As a software engineer, I’m always looking for new ways to improve the quality of my code. When I stumbled upon a set of rules for writing safety critical code, published by NASAs Jet Propulsion Laboratory (http://pixelscommander.com/wp-content/uploads/2014/12/P10.pdf), I was more than intrigued! The idea of writing software so robust that it can be trusted to launch rockets and orbit satellites was definitely exciting, so I tried to figure out how I could apply these rules to my own code. While these rules were originally mean for code written in C, I’ve found that we can repurpose some of them into general guidelines for whatever language our own projects are written in, like Python for the Raspberry Pi!
The most applicable “guidelines” I found from NASAs rules are as follows:
1. Keep It simple: Be intentional with what you write, and keep things concise. More practically, this could mean keeping your functions very small and targeted.

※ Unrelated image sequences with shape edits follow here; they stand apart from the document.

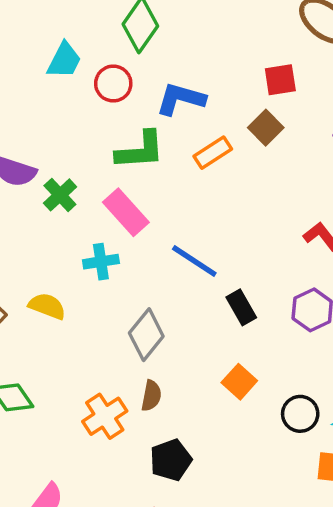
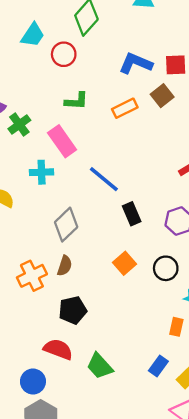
blue L-shape: (181, 99) -> (136, 63), moved
green L-shape: (140, 150) -> (76, 101), size x0.7
black circle: (300, 414) -> (166, 268), moved

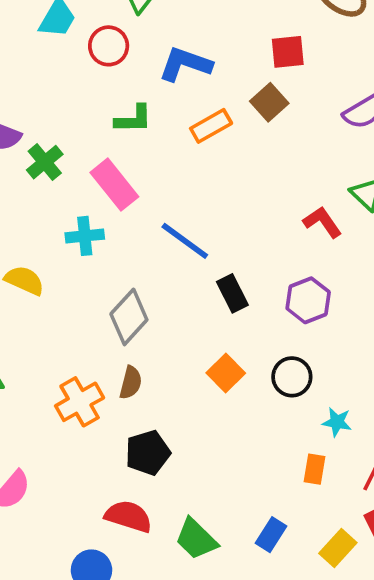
blue L-shape: (136, 63) -> (185, 64), moved
blue rectangle: (158, 366) -> (271, 535), moved

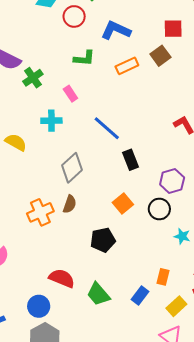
pink rectangle: (114, 185) -> (70, 94), size x0.6
purple hexagon: (308, 300) -> (172, 181), moved
black pentagon: (148, 453) -> (103, 240), moved
orange rectangle: (314, 469) -> (163, 277), moved

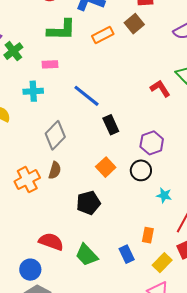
green L-shape: (84, 58) -> (61, 30), size x1.4
pink rectangle: (70, 94) -> (50, 64), turned -56
blue rectangle: (140, 295) -> (127, 254), turned -60

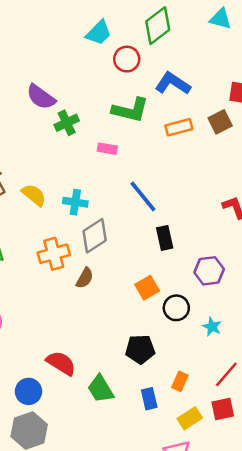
cyan cross: (33, 91) -> (75, 202), moved
black circle: (141, 170) -> (176, 308), moved
orange cross: (27, 180) -> (54, 254), moved
cyan star: (164, 195) -> (212, 327), moved
black pentagon: (88, 203) -> (140, 349), moved

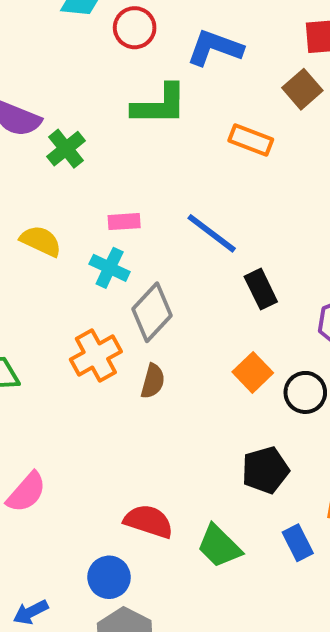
orange rectangle: (179, 127) -> (251, 140), moved, turned 50
pink rectangle: (107, 149) -> (124, 222), moved
yellow semicircle: (34, 195) -> (41, 241), moved
cyan cross: (75, 202) -> (110, 268), turned 30

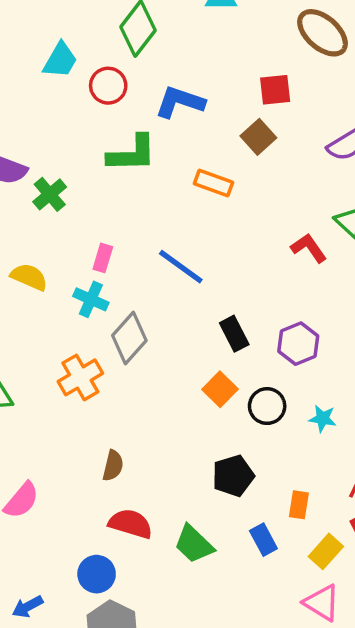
pink rectangle: (124, 222) -> (103, 258), turned -68
black rectangle: (261, 289) -> (234, 334), moved
brown semicircle: (153, 381) -> (113, 466), moved

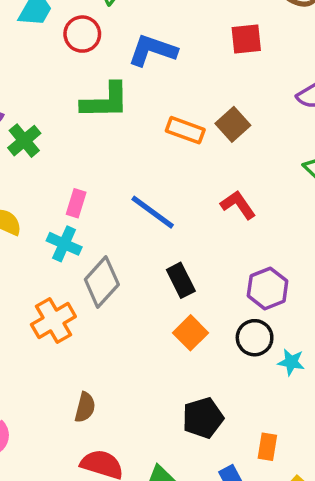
brown square: (258, 137) -> (233, 124), moved
red L-shape: (309, 248) -> (238, 205), moved
black rectangle: (234, 334) -> (181, 280), moved
black circle: (267, 406) -> (255, 338), moved

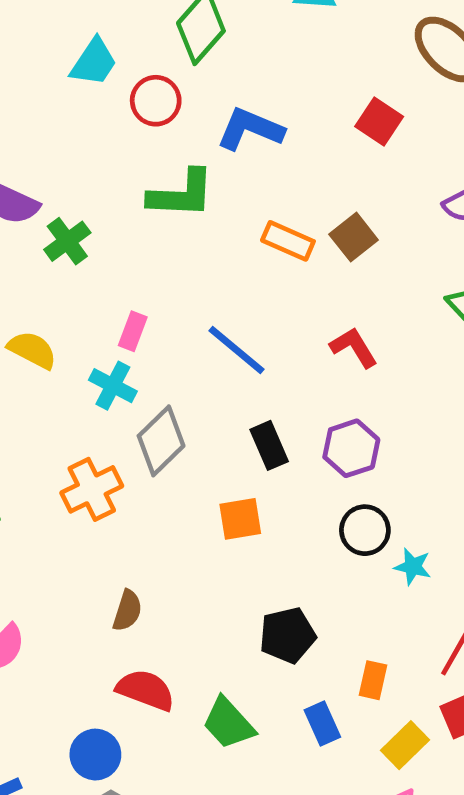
red square: (246, 39) -> (379, 121), turned 36
purple hexagon: (268, 288) -> (351, 448), moved
orange square: (190, 333) -> (240, 519), moved, turned 32

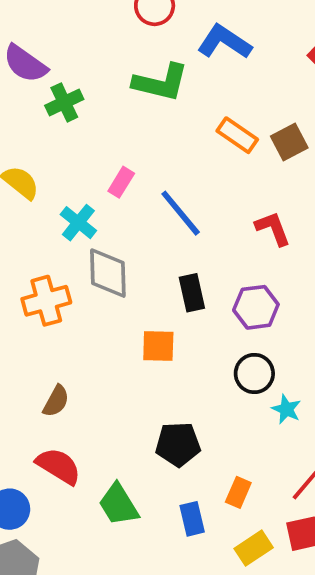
pink rectangle: (133, 331) -> (121, 182), moved
gray diamond: (161, 441) -> (108, 273), turned -58

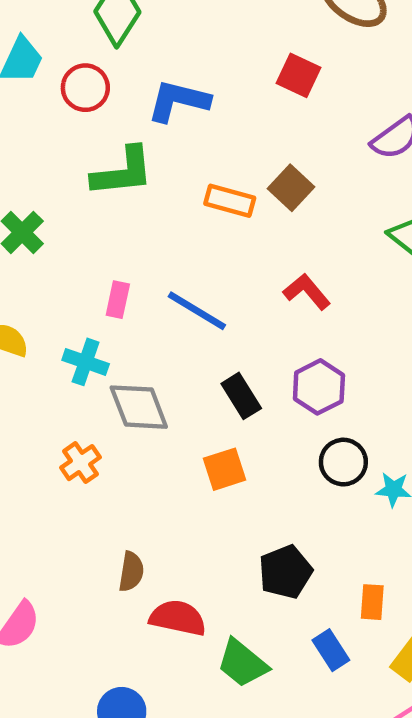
orange cross: (46, 301) -> (80, 463), size x0.7
red semicircle: (58, 466) -> (178, 618), moved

Rather than having a single function that does many things, split each task into its own function for better modularity.
2.Write unit tests: While unit tests are often a pain to write, they can definitely save you in the long run as they have the ability to tell you exactly when, where, and (hopefully) why something has failed.
3. Pay attention to warnings, leave all warnings on: I’m someone who tends to selectively ignore the warnings my compiler is giving me, but learning how to read and interpret the warnings you’re receiving can make all the difference in writing clean, robust code.
My own goal is to try to apply these rules as often as possible, and (maybe) I’ll one day get to send something to space!